* WORK INSTRUCTION *
Everything in the data must be repeated exactly, apart from the pictures, which are left out.

* DATA SECTION *
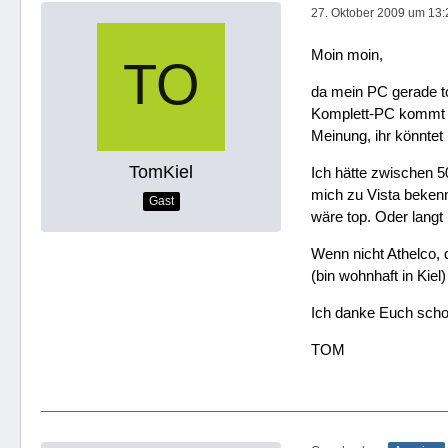
27. Oktober 2009 um 13:
Moin moin,
da mein PC gerade to
Komplett-PC kommt ja
Meinung, ihr könntet
TomKiel
Ich hätte zwischen 5
mich zu Vista bekenne
Gast
wäre top. Oder langt
Wenn nicht Athelco, 
(bin wohnhaft in Kiel)
Ich danke Euch schon g
TOM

* WRITTEN REPLY *
27. Oktober 2009 um 13:
Moin moin,
da mein PC gerade to
Komplett-PC kommt ja
Meinung, ihr könntet
TomKiel
Ich hätte zwischen 5
mich zu Vista bekenne
Gast
wäre top. Oder langt
Wenn nicht Athelco, 
(bin wohnhaft in Kiel)
Ich danke Euch schon g
TOM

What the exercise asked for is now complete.